= Beginning of Section =
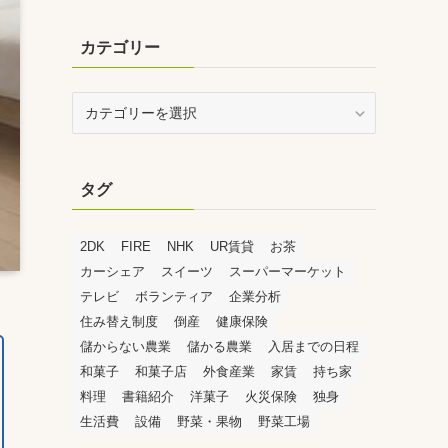
カテゴリー
カ
テ
ゴ
リ
タグ
ー
2DK
FIRE
NHK
UR賃貸
お茶
カーシェア
スイーツ
スーパーマーケット
テレビ
ボランティア
企業分析
住み替え制度
倒産
健康保険
儲からない農業
儲かる農業
入居までの日程
和菓子
和菓子店
外食産業
家賃
持ち家
料理
書籍紹介
洋菓子
火災保険
独身
生活費
設備
野菜・果物
野菜工場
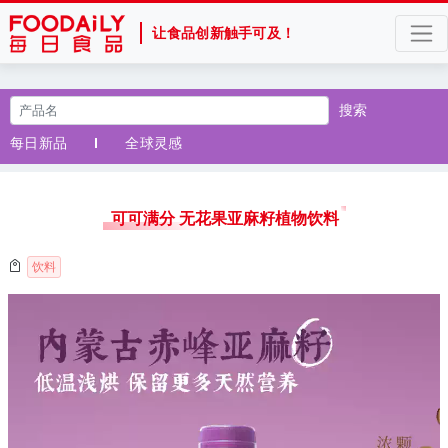
让食品创新触手可及！
搜索
每日新品
全球灵感
可可满分 无花果亚麻籽植物饮料
饮料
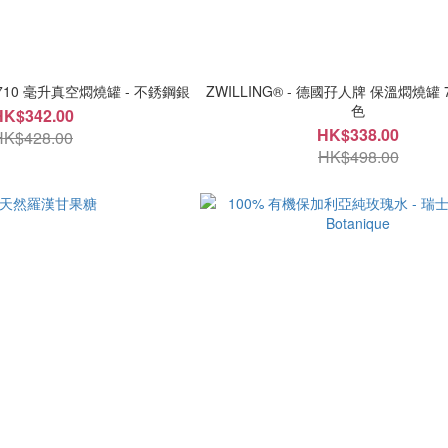
 710 毫升真空燜燒罐 - 不銹鋼銀
ZWILLING® - 德國孖人牌 保溫燜燒罐 70
色
HK$342.00
HK$338.00
HK$428.00
HK$498.00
= End of Section =
HOW TO COMPLETE THIS TASK ▸ Each word of the data should be repeated exactly, and the pictures left out.

SOLUTION TO THE PROBLEM ▸
カテゴリー
カ
テ
ゴ
リ
タグ
ー
2DK
FIRE
NHK
UR賃貸
お茶
カーシェア
スイーツ
スーパーマーケット
テレビ
ボランティア
企業分析
住み替え制度
倒産
健康保険
儲からない農業
儲かる農業
入居までの日程
和菓子
和菓子店
外食産業
家賃
持ち家
料理
書籍紹介
洋菓子
火災保険
独身
生活費
設備
野菜・果物
野菜工場
让食品创新触手可及！
搜索
每日新品
全球灵感
可可满分 无花果亚麻籽植物饮料
饮料
 710 毫升真空燜燒罐 - 不銹鋼銀
ZWILLING® - 德國孖人牌 保溫燜燒罐 70
色
HK$342.00
HK$338.00
HK$428.00
HK$498.00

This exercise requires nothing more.